(Extracted page text data)
______________________________
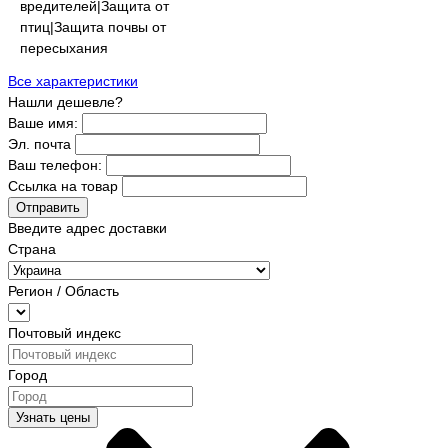
вредителей|Защита от
птиц|Защита почвы от
пересыхания
Все характеристики
Нашли дешевле?
Ваше имя:
Эл. почта
Ваш телефон:
Ссылка на товар
Отправить
Введите адрес доставки
Страна
Регион / Область
Почтовый индекс
Город
Узнать цены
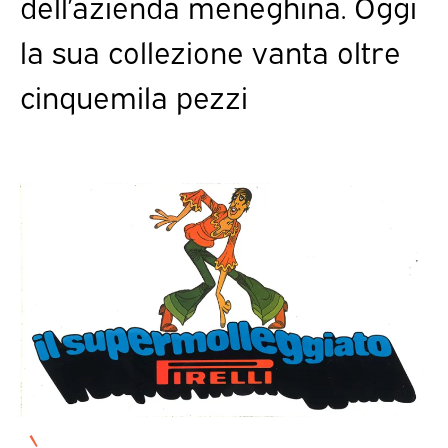
dell’azienda meneghina. Oggi
la sua collezione vanta oltre
cinquemila pezzi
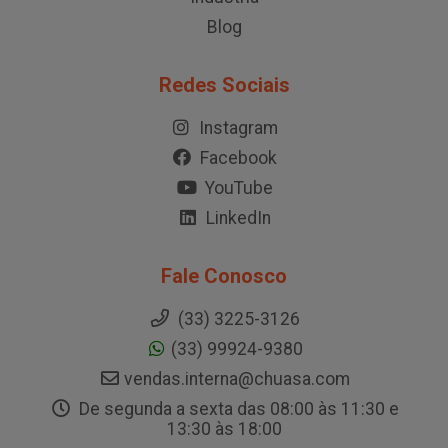
Blog
Redes Sociais
Instagram
Facebook
YouTube
LinkedIn
Fale Conosco
(33) 3225-3126
(33) 99924-9380
vendas.interna@chuasa.com
De segunda a sexta das 08:00 às 11:30 e
13:30 às 18:00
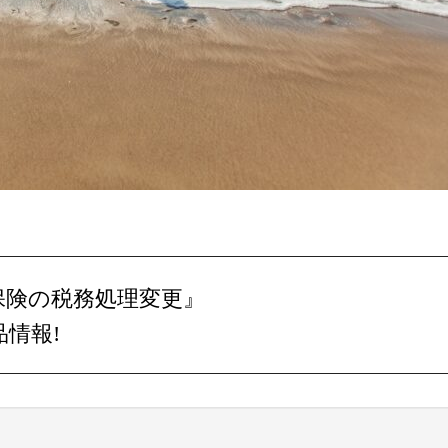
ん保険の税務処理変更』
品情報!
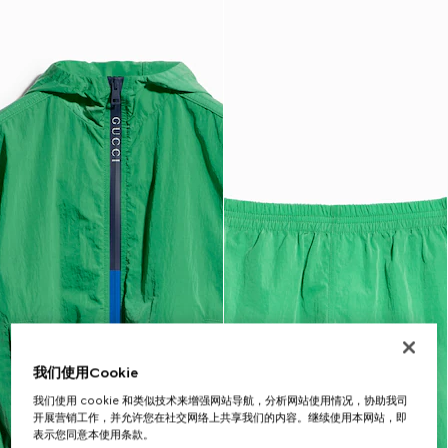
我们使用Cookie
我们使用 cookie 和类似技术来增强网站导航，分析网站使用情况，协助我司
开展营销工作，并允许您在社交网络上共享我们的内容。继续使用本网站，即
表示您同意本使用条款。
______________________________
Task details - Restate each entry word for word, leaving out any pictures.

Task result -
вредителей|Защита от
птиц|Защита почвы от
пересыхания
Все характеристики
Нашли дешевле?
Ваше имя:
Эл. почта
Ваш телефон:
Ссылка на товар
Отправить
Введите адрес доставки
Страна
Регион / Область
Почтовый индекс
Город
Узнать цены
dell’azienda meneghina. Oggi
la sua collezione vanta oltre
cinquemila pezzi
Blog
Redes Sociais
Instagram
Facebook
YouTube
LinkedIn
Fale Conosco
(33) 3225-3126
(33) 99924-9380
vendas.interna@chuasa.com
De segunda a sexta das 08:00 às 11:30 e
13:30 às 18:00
ん保険の税務処理変更』
品情報!
我们使用Cookie
我们使用 cookie 和类似技术来增强网站导航，分析网站使用情况，协助我司
开展营销工作，并允许您在社交网络上共享我们的内容。继续使用本网站，即
表示您同意本使用条款。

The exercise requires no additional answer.